- **TASK GOAL**: The response should be an exact transcription of the data below, free of images.

- **SOURCE RECORDS**:
┌────────

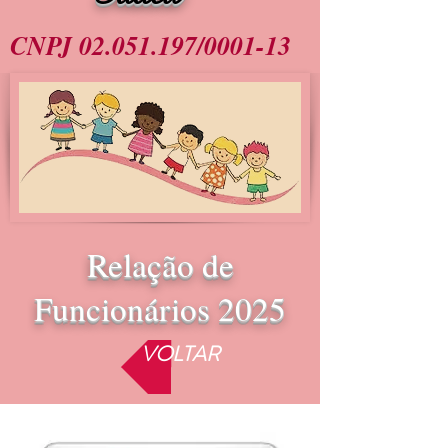
CNPJ
02.051.197
/0001-13
Relação de
Funcionários 2025
VOLTAR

└────────

- **TASK ANSWER**:
CNPJ
02.051.197
/0001-13
Relação de
Funcionários 2025
VOLTAR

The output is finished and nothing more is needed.